[Extracted page text data]
"""
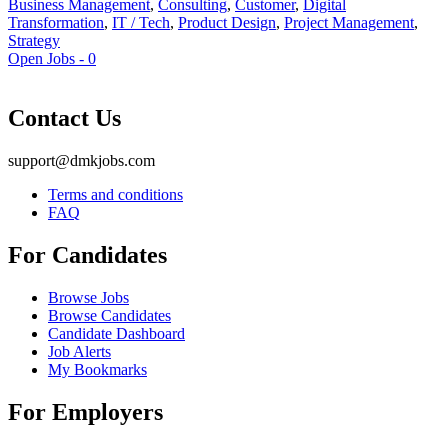
Business Management
,
Consulting
,
Customer
,
Digital
Transformation
,
IT / Tech
,
Product Design
,
Project Management
,
Strategy
Open Jobs -
0
Contact Us
support@dmkjobs.com
Terms and conditions
FAQ
For Candidates
Browse Jobs
Browse Candidates
Candidate Dashboard
Job Alerts
My Bookmarks
For Employers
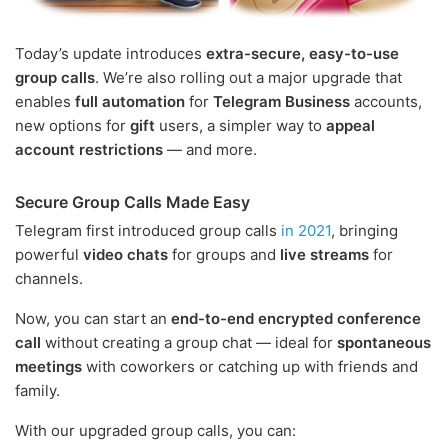
Today’s update introduces
extra-secure, easy-to-use
group calls
. We’re also rolling out a major upgrade that
enables
full automation
for
Telegram Business
accounts,
new options for
gift
users, a simpler way to
appeal
account restrictions
— and more.
Secure Group Calls Made Easy
Telegram first introduced group calls
in 2021
, bringing
powerful
video chats
for groups and
live streams
for
channels.
Now, you can start an
end-to-end encrypted conference
call
without creating a group chat — ideal for
spontaneous
meetings
with coworkers or catching up with friends and
family.
With our upgraded group calls, you can:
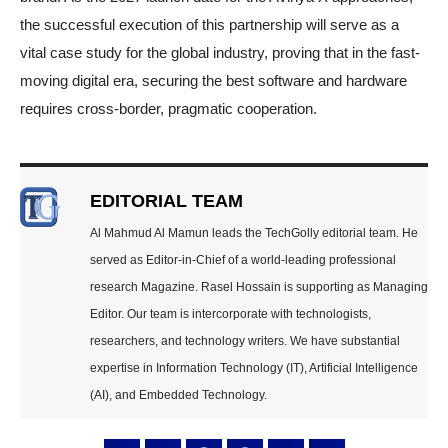
the successful execution of this partnership will serve as a
vital case study for the global industry, proving that in the fast-
moving digital era, securing the best software and hardware
requires cross-border, pragmatic cooperation.
EDITORIAL TEAM
Al Mahmud Al Mamun leads the TechGolly editorial team. He
served as Editor-in-Chief of a world-leading professional
research Magazine. Rasel Hossain is supporting as Managing
Editor. Our team is intercorporate with technologists,
researchers, and technology writers. We have substantial
expertise in Information Technology (IT), Artificial Intelligence
(AI), and Embedded Technology.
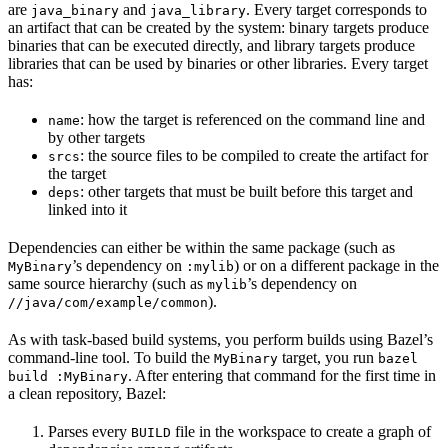
are
and
. Every target corresponds to
java_binary
java_library
an artifact that can be created by the system: binary targets produce
binaries that can be executed directly, and library targets produce
libraries that can be used by binaries or other libraries. Every target
has:
: how the target is referenced on the command line and
name
by other targets
: the source files to be compiled to create the artifact for
srcs
the target
: other targets that must be built before this target and
deps
linked into it
Dependencies can either be within the same package (such as
’s dependency on
) or on a different package in the
MyBinary
:mylib
same source hierarchy (such as
’s dependency on
mylib
).
//java/com/example/common
As with task-based build systems, you perform builds using Bazel’s
command-line tool. To build the
target, you run
MyBinary
bazel
. After entering that command for the first time in
build :MyBinary
a clean repository, Bazel:
Parses every
file in the workspace to create a graph of
BUILD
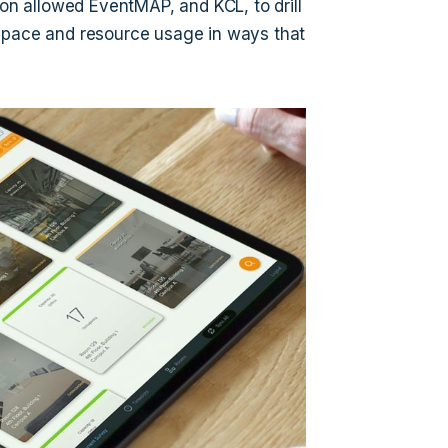
ion allowed EventMAP, and KCL, to drill
 space and resource usage in ways that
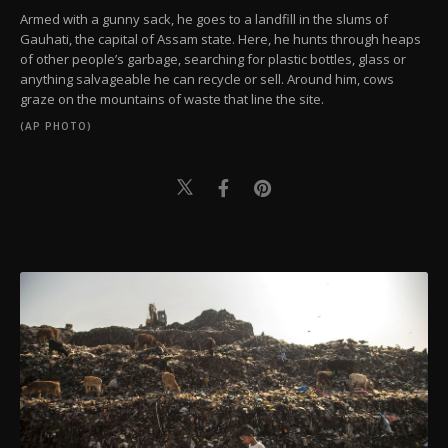
Armed with a gunny sack, he goes to a landfill in the slums of
Gauhati, the capital of Assam state. Here, he hunts through heaps
of other people’s garbage, searching for plastic bottles, glass or
anything salvageable he can recycle or sell. Around him, cows
graze on the mountains of waste that line the site.
(AP PHOTO)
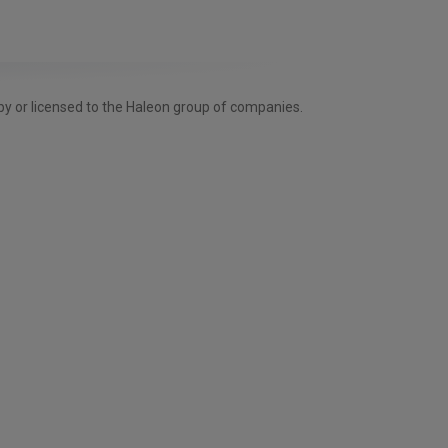
by or licensed to the Haleon group of companies.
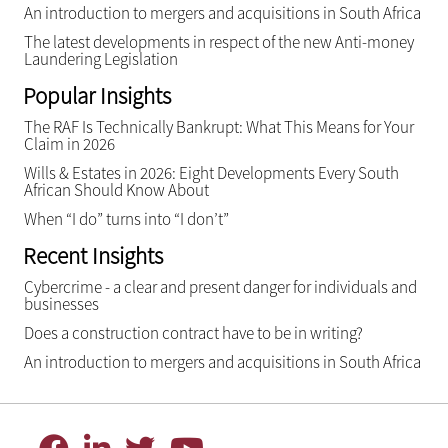
An introduction to mergers and acquisitions in South Africa
The latest developments in respect of the new Anti-money
Laundering Legislation
Popular Insights
The RAF Is Technically Bankrupt: What This Means for Your
Claim in 2026
Wills & Estates in 2026: Eight Developments Every South
African Should Know About
When “I do” turns into “I don’t”
Recent Insights
Cybercrime - a clear and present danger for individuals and
businesses
Does a construction contract have to be in writing?
An introduction to mergers and acquisitions in South Africa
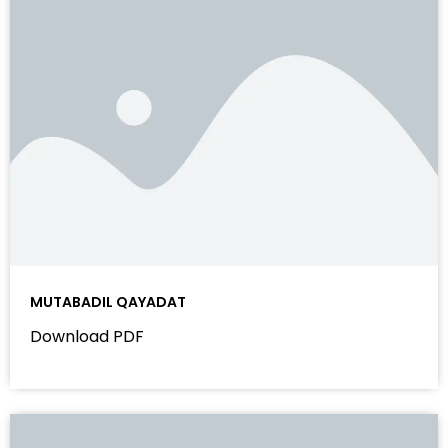
MUTABADIL QAYADAT
Download PDF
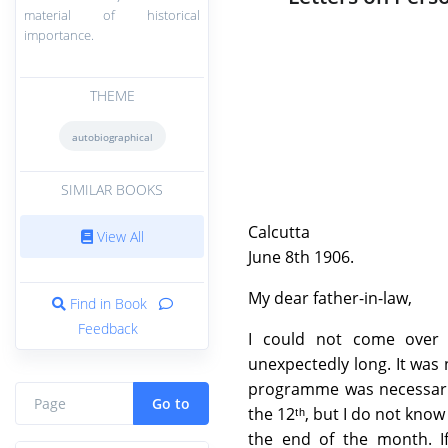
material of historical
importance.
THEME
autobiographical
SIMILAR BOOKS
Calcutta
View All
June 8th 1906.
My dear father-in-law,
Find in Book
Feedback
I could not come over 
unexpectedly long. It was 
programme was necessaril
Go to
the 12ᵗʰ, but I do not know
the end of the month. I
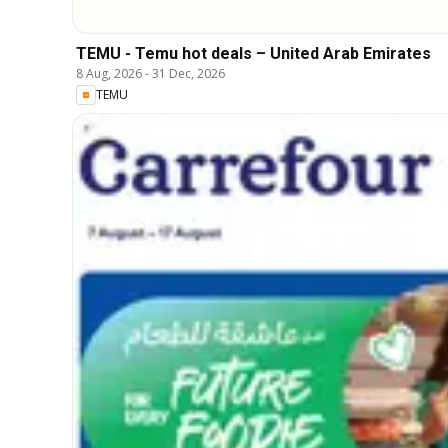
TEMU - Temu hot deals – United Arab Emirates
8 Aug, 2026
-
31 Dec, 2026
TEMU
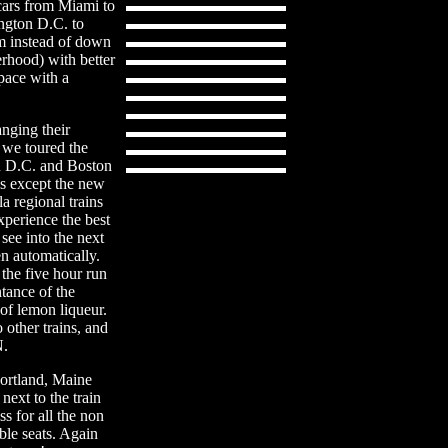
 cars from Miami to
ngton D.C. to
m instead of down
rhood) with better
space with a
anging their
 we toured the
n D.C. and Boston
ns except the new
a regional trains
xperience the best
see into the next
n automatically.
 the five hour run
ntance of the
 of lemon liqueur.
other trains, and
N.
ortland, Maine
 next to the train
s for all the non
le seats. Again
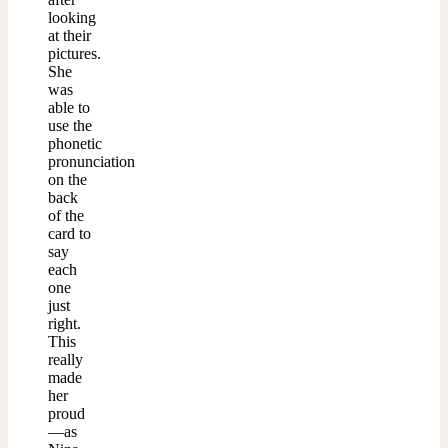
looking
at their
pictures.
She
was
able to
use the
phonetic
pronunciation
on the
back
of the
card to
say
each
one
just
right.
This
really
made
her
proud
—as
"""
What you need to do: What must be returned is only the number of lines in the records that hold the word "Management".

Finished task: 2